Assault victim Derek holds no grudge
Date published: 09 August 2016
ASSAULT victim Derek Laidlaw
A 70-YEAR-OLD pensioner who was subjected to a sickening beating after having the courage to rebuke a "drunken thug" has said he is ready to forgive him after receiving a personal letter from the attacker.
Derek Laidlaw was left with a battered and bruised face, a broken nose and a smashed tooth after he was knocked to the ground and repeatedly pummelled by 46-year old Stephen Glynn.
Manchester's Minshull Street Crown Court was told how Mr Laidlaw's partner Martha Jackson had feared he would have been beaten to death but for the intervention of a passing motorist who stopped to help.
Glynn, who gave himself up to police after a media appeal when he was recognised ironically by a friend of the family, was jailed for 15 months after pleading guilty to assault occasioning actual bodily harm.
In the letter to his victim, he said: "I did a very stupid and awful thing which I will have to live with for the rest of my life.
"I hope you can find it within yourself to forgive me."
Amazingly, after the hearing, Mr Laidlaw said he bore his attacker no grudge.
"He seems to be upset about it," said the pensioner. "We couldn't understand why anyone like that could go off the rails. I just think he should have had more sense at his age."
The court had been told how the attack happened on July 2 as Mr Laidlaw and his partner walked back to her home in Failsworth after going to a family celebration.
Mr Laidlaw, who was holding his partner's handbag while she unlocked the front door, spotted a pizza box on the bonnet of his car, then saw Glynn urinating against the gable end of the house.
Lisa Boocock, prosecuting, said the pensioner challenged him in jocular fashion, saying he would hit him with the handbag if he didn't move on.
To his amazement, Glynn, who the court was told was drunk and depressed, rounded on him, spinning him around and knocking him to the ground.
He pummelled his face repeatedly with both fists, kneeling or sitting astride him, and continued despite attempts by Mrs Jackson to pull him away.
So serious was the beating that he lost consciousness at one point.
The court was told that pictures showing Mr Laidlaw's horrific injuries were shown in newspapers and on TV, and Glynn was recognised by Mrs Jackson's son-in-law.
He was told to either contact police and admit he was the culprit, or the family would.

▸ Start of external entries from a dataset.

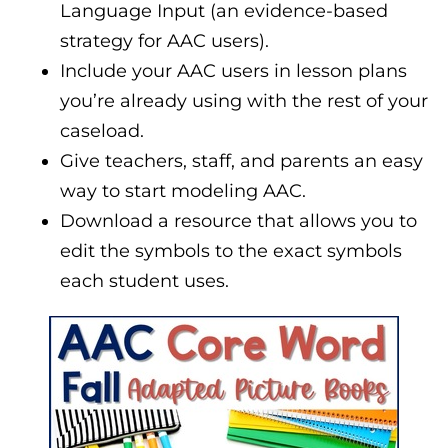
Language Input (an evidence-based
strategy for AAC users).
Include your AAC users in lesson plans
you’re already using with the rest of your
caseload.
Give teachers, staff, and parents an easy
way to start modeling AAC.
Download a resource that allows you to
edit the symbols to the exact symbols
each student uses.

Mr Laidlaw described how his nose is now permanently misshapen as a result of the attack and he is still suffering the psychological effects including nightmares and flashbacks.
William Staunton, defending, said Glynn, of Massey Avenue, Failsworth, had until recently, been a right-thinking person and law-abiding citizen with absolutely no propensity for violence.

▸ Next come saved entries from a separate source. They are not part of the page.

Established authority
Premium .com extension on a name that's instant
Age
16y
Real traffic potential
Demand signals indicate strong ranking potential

He had turned to drink however to drown his sorrows because of a family bereavement and depression.
He said Glynn had told him he would willingly have subjected himself to a good beating if it would help his victim.
Sentencing him, Recorder Peter Wright QC said: "You took out all your built up emotions on this utterly innocent man. This was an utterly unprovoked attack on an elderly and vulnerable man - an offence of the greatest harm."
He said particularly concerning was that it could have been anyone that became the subject of his ire on that night.
"It was so serious that only immediate custody is appropriate" he said. "The public must be reassured that they are safe to walk the streets."